With managers across industries under pressure to develop sophisticated views about how climate change will impact their companies, it might seem natural to look to the insurance industry for guidance on how to act and communicate about risks and opportunities.

After all, with climate change threatening to increase the severity of humanitarian crises, economic disruptions, and weather-related disasters — which, in the last half century, have cost more than a trillion dollars and killed more than 800,000 people (PDF) — the insurance sector is being called on (PDF) to play a special role in helping society to adapt to climate change.

Unfortunately, even the insurance industry lacks the coveted crystal ball that would preview exactly how climate change will impact us. That’s partly because prediction works by projecting future events based on past experiences, such as showing what the average distribution of the next thousand hurricanes in the Gulf of Mexico might look like. Climate change variables can be factored in, but what to include and how much to adjust them remains largely guesswork.

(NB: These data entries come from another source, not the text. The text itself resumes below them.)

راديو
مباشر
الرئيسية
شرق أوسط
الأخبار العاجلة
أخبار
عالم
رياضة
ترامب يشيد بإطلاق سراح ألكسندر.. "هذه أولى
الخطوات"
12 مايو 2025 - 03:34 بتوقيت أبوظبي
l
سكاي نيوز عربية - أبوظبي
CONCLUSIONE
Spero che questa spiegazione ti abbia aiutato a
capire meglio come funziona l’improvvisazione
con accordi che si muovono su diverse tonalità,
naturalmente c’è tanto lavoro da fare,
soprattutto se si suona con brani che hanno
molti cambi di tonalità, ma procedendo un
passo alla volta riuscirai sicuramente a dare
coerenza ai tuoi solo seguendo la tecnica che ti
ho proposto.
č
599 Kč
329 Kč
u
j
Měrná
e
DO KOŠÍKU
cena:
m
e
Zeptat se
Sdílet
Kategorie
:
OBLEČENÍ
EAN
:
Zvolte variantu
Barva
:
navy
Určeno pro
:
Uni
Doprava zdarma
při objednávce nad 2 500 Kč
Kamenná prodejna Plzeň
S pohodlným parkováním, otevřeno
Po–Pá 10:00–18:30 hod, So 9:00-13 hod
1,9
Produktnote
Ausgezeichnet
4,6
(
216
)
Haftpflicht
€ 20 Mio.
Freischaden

Even if we had the parameters to guarantee more statistical accuracy, we would still be at the mercy of what matters most: low-probability, high-consequence events that happen once in a generation, such as this summer’s heat wave in Russia and floods in Pakistan. Such outliers are hard to pinpoint in advance, yet these are precisely what the Intergovernmental Panel on Climate Change (IPCC) says business should be most worried about.

As a result, while climate science provides evidence of general trends, we are still a long way from being able to predict specific climate events. In lieu of precise predictions, a key to effectively managing the physical effects of climate change is preparedness, which can be achieved through developing literacy, identifying plausible impacts, evaluating priorities, and building resilience.

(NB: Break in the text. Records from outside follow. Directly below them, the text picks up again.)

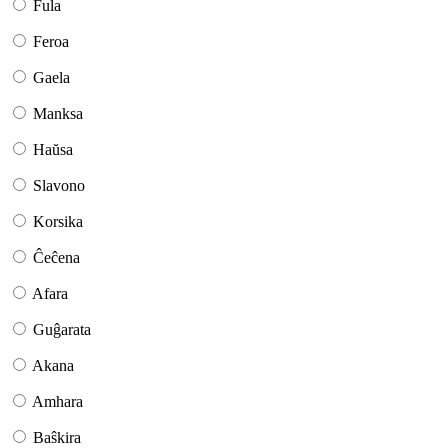
Fula
Feroa
Gaela
Manksa
Haŭsa
Slavono
Korsika
Ĉeĉena
Afara
Guĝarata
Akana
Amhara
Baŝkira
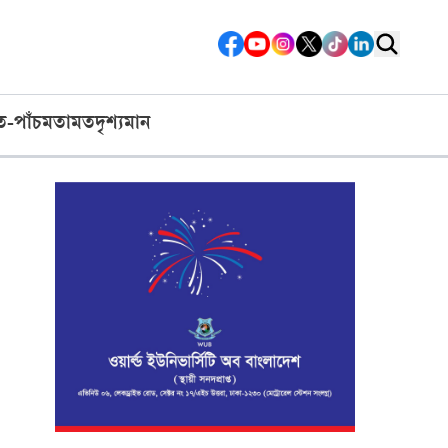
ত-পাঁচ
মতামত
দৃশ্যমান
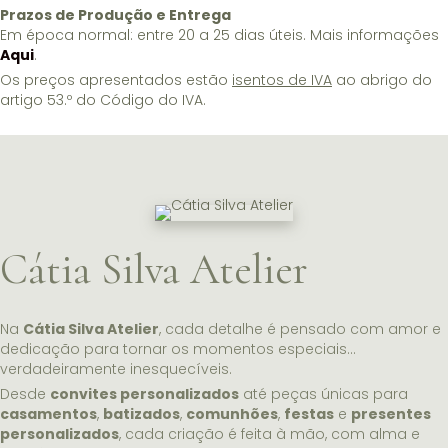
Prazos de Produção e Entrega
Em época normal: entre 20 a 25 dias úteis. Mais informações
Aqui
.
Os preços apresentados estão
isentos de IVA
ao abrigo do
artigo 53.º do Código do IVA.
Cátia Silva Atelier
Na
Cátia Silva Atelier
, cada detalhe é pensado com amor e
dedicação para tornar os momentos especiais…
verdadeiramente inesquecíveis.
Desde
convites personalizados
até peças únicas para
casamentos
,
batizados
,
comunhões
,
festas
e
presentes
personalizados
, cada criação é feita à mão, com alma e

Practical Frameworks for Climate Change Preparation
•  U.K.-based Acclimatise’s three themes for senior executives (PDF): The group’s 10 questions cover risks, opportunities, responses. 

•  Alberta Sustainable Resource Development’s four-part framework (PDF): Scope and prepare, assess vulnerability, assess risk, and identify options — and integrate these into strategic management.

•  Economics of Climate Adaptation Working Group’s five-part framework (PDF): Identify risk, calculate expected loss, build response portfolio, implement, and measure.

•  Pew Center on Global Climate Change’s three questions (PDF): Is climate important to business risk? Is there an immediate threat, or are long-term assets, investments, or decisions being locked into place? Is a high value at stake if a wrong decision is made?

•  Risk Management Solutions’ four-module natural hazards model (PDF): Define hazard phenomena, assess hazard level, quantify physical impact, and measure monetary loss.

Developing Literacy

For business, developing literacy means understanding the mechanics by which climate change is likely to affect your company, and how to manage uncertainty.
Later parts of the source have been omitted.